Dei dois tapas na placa frontal do controle na parede e girei o botão para trás e para frente, o frio era insuportável, mas a dor na barriga me fez empurrar a porta do closet, as roupas pareciam assustadoras no escuro, como braços de árvores querendo me abraçar, foi um pequeno vislumbre que me fez lembrar das fãs nas entradas dos shows, querendo me agarrar, querendo me tocar... então os sensores ascenderam as luzes no outro segundo, eu abria outra porta e cai de joelhos no chão, me agarrei na privada e vomitei enquanto fechava os olhos, o vomito subindo pela minha garganta, aquele gosto azedo e amargo, eu senti meu corpo esquentando conforme vomitava, engasgava e o ar faltava, vomito escorria pelas narinas, e eu tentava respirar, afobado, afogado... quando o último fio de saliva escorreu pelos meus lábios eu me sentei no chão e encostei na parede, respirei fundo aproveitando o ar, mas o fedor de carniça ainda era forte, mesmo assim, era ar, a falta dele realmente era horrível. Levantei e virei, lavei a boca no lavatório ao lado e escovei os dentes.

Que horror de noite!

Pelo menos estava quente de novo.

Abaixei para enxaguar a boca e quando me levantei o espelho não tinha meu reflexo nele! Olhei para trás, girei nos calcanhares, e quanto mais girava mais me perdia, as paredes se desfaziam e eu estava em pé no vazio com um espelho quadrado e sem moldura, flutuando na minha frente, mas eu não era refletido ali, até que eu girasse de novo, então vi no espelho uma mancha negra que expandiu, o vidro se quebrou e sumiu no espaço, tudo era branco, eu recuei e tropecei em algo que não existia e eu cai. Gritei!

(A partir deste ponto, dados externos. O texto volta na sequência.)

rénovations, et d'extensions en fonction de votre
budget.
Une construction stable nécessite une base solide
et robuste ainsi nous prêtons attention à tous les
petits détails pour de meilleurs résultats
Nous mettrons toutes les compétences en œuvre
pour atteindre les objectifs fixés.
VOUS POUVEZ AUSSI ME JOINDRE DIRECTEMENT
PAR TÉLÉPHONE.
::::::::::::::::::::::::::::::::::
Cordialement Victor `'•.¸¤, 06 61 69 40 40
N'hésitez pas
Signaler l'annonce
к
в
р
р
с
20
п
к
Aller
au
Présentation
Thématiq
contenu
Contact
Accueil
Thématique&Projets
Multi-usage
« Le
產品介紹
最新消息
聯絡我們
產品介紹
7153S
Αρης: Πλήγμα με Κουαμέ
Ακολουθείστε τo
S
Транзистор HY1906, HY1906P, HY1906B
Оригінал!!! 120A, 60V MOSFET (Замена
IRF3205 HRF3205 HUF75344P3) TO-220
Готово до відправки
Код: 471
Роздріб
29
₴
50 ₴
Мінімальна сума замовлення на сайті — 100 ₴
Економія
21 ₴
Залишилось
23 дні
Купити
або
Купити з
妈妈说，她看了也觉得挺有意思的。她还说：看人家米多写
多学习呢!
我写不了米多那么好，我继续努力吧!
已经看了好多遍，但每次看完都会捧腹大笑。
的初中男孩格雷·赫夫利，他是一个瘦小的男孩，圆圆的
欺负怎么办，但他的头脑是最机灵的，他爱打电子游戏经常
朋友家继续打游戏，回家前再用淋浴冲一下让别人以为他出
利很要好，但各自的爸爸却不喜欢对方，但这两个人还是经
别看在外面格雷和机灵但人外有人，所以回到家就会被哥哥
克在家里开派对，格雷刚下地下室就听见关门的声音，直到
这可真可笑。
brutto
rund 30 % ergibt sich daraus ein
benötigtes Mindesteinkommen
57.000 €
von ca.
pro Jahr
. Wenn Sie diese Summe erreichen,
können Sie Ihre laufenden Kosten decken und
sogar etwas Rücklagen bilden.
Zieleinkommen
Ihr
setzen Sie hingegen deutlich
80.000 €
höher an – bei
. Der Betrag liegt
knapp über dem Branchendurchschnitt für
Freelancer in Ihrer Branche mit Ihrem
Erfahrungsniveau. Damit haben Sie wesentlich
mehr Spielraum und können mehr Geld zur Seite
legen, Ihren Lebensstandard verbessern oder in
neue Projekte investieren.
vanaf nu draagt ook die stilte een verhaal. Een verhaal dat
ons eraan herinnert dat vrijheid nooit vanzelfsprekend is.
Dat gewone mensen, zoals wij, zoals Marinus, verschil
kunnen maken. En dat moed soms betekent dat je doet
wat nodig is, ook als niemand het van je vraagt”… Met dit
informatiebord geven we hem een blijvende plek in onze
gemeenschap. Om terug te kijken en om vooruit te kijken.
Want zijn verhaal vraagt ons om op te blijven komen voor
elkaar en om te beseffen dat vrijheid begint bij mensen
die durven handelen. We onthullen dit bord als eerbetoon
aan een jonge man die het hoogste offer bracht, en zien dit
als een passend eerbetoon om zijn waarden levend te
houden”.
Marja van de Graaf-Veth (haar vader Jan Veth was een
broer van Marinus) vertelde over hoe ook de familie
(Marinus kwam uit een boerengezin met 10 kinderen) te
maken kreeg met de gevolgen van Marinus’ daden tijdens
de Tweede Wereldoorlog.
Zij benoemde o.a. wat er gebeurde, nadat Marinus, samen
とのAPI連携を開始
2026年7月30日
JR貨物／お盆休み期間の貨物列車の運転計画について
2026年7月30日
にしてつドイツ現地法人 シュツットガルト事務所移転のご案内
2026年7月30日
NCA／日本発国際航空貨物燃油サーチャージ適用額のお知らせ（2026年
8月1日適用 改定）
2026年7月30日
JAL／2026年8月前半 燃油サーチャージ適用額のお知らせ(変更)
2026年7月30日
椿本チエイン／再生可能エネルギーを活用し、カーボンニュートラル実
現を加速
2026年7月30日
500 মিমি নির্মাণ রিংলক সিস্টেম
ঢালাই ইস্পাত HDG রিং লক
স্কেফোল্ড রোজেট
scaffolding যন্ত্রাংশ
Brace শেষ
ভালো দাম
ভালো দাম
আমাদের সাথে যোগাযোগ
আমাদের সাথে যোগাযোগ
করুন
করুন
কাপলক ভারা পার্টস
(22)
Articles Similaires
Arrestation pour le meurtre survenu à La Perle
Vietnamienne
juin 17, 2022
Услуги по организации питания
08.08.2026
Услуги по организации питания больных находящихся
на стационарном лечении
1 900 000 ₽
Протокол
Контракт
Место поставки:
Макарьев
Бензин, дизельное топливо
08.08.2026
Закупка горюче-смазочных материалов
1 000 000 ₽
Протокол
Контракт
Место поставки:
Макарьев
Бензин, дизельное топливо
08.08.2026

Mas o teto pareceu estar a centímetros da minha cara, eu caí na minha cama, quente demais para ficar nela. Senti o cheiro de carniça, o calor, as paredes pareciam ondular como asfalto em uma rua no verão.

Eu queria acordar.

Eu só queria que aquilo acabasse, eu só queria voltar a cantar depois das férias.

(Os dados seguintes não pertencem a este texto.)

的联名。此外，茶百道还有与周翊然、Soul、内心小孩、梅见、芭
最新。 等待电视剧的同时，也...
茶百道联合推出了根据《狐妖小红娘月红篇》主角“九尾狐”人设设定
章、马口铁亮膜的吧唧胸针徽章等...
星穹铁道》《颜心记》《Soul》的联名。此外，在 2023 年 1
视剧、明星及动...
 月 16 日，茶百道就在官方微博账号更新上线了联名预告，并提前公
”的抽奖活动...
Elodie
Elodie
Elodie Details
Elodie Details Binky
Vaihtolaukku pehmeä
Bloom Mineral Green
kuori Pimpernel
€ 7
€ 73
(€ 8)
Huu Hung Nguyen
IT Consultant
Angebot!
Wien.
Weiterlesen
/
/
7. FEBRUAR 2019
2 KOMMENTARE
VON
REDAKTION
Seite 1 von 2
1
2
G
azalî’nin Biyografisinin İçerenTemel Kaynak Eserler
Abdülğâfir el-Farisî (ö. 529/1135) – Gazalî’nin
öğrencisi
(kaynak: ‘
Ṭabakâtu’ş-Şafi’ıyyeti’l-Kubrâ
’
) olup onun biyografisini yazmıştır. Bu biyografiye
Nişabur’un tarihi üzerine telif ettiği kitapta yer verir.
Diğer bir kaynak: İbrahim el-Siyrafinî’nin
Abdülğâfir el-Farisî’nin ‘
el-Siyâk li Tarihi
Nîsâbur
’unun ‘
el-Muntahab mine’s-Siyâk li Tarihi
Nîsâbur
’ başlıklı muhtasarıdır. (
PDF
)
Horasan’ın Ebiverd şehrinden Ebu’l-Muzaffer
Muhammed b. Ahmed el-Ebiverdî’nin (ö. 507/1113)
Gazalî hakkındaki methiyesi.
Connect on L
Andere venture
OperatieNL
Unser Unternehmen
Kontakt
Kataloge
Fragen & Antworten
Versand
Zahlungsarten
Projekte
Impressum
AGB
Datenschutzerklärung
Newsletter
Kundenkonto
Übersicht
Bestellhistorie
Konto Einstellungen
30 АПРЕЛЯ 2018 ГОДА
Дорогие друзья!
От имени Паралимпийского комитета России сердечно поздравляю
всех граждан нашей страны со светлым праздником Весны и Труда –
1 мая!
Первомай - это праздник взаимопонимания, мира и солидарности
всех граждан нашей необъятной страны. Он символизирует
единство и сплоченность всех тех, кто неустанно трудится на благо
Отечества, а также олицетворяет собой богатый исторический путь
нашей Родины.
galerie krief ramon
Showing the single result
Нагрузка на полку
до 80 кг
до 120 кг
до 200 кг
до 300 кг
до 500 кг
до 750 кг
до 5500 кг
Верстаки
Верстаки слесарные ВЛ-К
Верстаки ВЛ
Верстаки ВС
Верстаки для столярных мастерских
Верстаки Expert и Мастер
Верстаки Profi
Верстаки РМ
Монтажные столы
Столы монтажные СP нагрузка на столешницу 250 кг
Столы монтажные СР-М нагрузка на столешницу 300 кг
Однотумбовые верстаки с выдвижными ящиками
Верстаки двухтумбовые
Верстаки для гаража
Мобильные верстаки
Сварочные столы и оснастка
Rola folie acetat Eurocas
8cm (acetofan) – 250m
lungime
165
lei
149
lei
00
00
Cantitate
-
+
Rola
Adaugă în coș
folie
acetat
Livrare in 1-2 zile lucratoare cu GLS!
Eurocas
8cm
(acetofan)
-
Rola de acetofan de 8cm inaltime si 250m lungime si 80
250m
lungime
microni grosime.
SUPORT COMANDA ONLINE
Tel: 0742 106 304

Então a silhueta feminina saiu do closet, era uma criança, não mais que dezesseis ou dezessete anos, os peitos quase inexistentes e uma bunda seca, ela me contava tudo, eu podia ver tudo, eu não a reconheci na hora, toda aquela história, os pedidos aos pais, o tempo juntando dinheiro, então o show.

Como poderia reconhecer ela? Era só mais uma menina que eu recusei! Só mais uma fã decepcionada. Eu nem fiz nada demais, eu só a neguei!

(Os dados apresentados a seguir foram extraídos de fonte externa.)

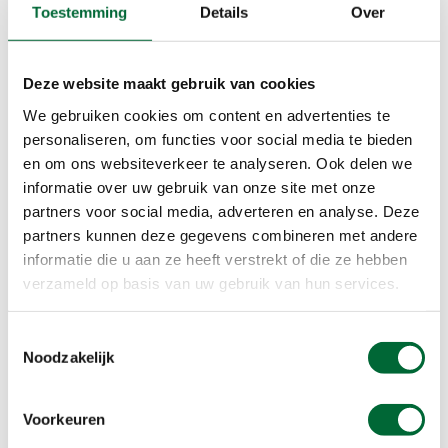
Toestemming
Details
Over
Deze website maakt gebruik van cookies
We gebruiken cookies om content en advertenties te
personaliseren, om functies voor social media te bieden
en om ons websiteverkeer te analyseren. Ook delen we
informatie over uw gebruik van onze site met onze
partners voor social media, adverteren en analyse. Deze
partners kunnen deze gegevens combineren met andere
informatie die u aan ze heeft verstrekt of die ze hebben
verzameld op basis van uw gebruik van hun services.
Wilgenroosjes langs het wandelpad, foto: Uitgeverij Elmar
Toestemmingsselectie
Op de Fort Spijkerboorroute (wandeling 4) zie je
Noodzakelijk
de strak verkavelde polder, die al snel na het
droogmalen in 1612 een groot agrarisch succes
Voorkeuren
was, mede dankzij de uitstekende grond. In de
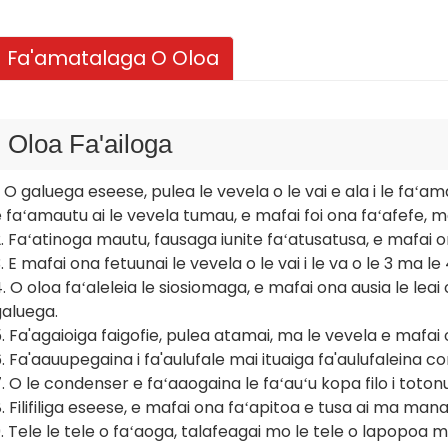
Fa'amatalaga O Oloa
Oloa Fa'ailoga
. O galuega eseese, pulea le vevela o le vai e ala i le fa
 faʻamautu ai le vevela tumau, e mafai foi ona faʻafefe,
. Faʻatinoga mautu, fausaga iunite faʻatusatusa, e mafai ona
. E mafai ona fetuunai le vevela o le vai i le va o le 3 ma le
. O oloa faʻaleleia le siosiomaga, e mafai ona ausia le lea
galuega.
. Fa'agaioiga faigofie, pulea atamai, ma le vevela e mafai o
. Fa'aauupegaina i fa'aulufale mai ituaiga fa'aulufaleina com
. O le condenser e faʻaaogaina le faʻauʻu kopa filo i totonu,
. Filifiliga eseese, e mafai ona faʻapitoa e tusa ai ma ma
. Tele le tele o faʻaoga, talafeagai mo le tele o lapopoa ma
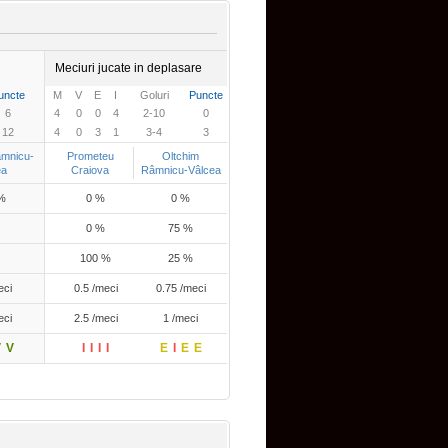
Meciuri jucate in deplasare
uncte
M
V
E
I
Goluri
Puncte
6
4
0
0
4
2-10
0
12
4
0
3
1
3-4
3
âmnicu-
Prometeu
Oltchim
ea
Craiova
Râmnicu-Vâlcea
%
0 %
0 %
0 %
75 %
100 %
25 %
eci
0.5 /meci
0.75 /meci
eci
2.5 /meci
1 /meci
V
V
I
I
I
I
E
I
E
E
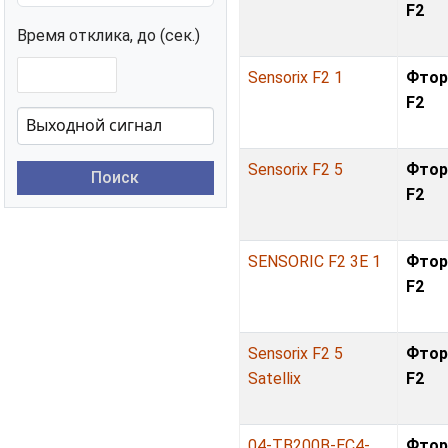
F2
Время отклика, до (сек.)
Sensorix F2 1
Фтор
F2
Sensorix F2 5
Фтор
Поиск
F2
SENSORIC F2 3E 1
Фтор
F2
Sensorix F2 5
Фтор
Satellix
F2
04-TB200B-EC4-
Фтор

Eu tinha tantas fãs, que famoso espera morrer pelas mãos de seu fã? John Lennon poderia falar sobre isso!

Eu jamais teria esperado por isso. Ela não estava ali, não estava no quarto, ela não tinha invadido minha casa!

Ela tinha me invadido. Ela estava em mim.

Ela estava morta!

Ela estava tentando me matar.

E eu não ia deixar!

Ela queria que eu a deixasse entrar, queria meu corpo porque eu não quis o dela! Era louca.

Eu ouvi a porta do quarto se abrindo, Julius provavelmente tinha ouvido o grito quando eu caí da cama, mas eu estava muito preocupado com a garota dentro de mim, querendo... eu provavelmente fiquei louco.

— Boa sor...

Falei para ela, então senti aquela dor... não pude terminar a frase, Julius olhou preocupado para mim. Eu teria gritado, a dor não foi no meu corpo, foi além, partiu minha alma, me quebrou. E eu não podia mais cantar, não podia mais falar, não podia, nunca mais.

Ela estava me destruindo, me matando, me atacando, quebrando pedaços de quem eu era... não parece possível, mas ela estava me possuindo aos poucos, quebrando quem eu era, me desfazendo, me levando a loucura e me desmontando e apagando... E no final eu só não... eu tenho que lutar!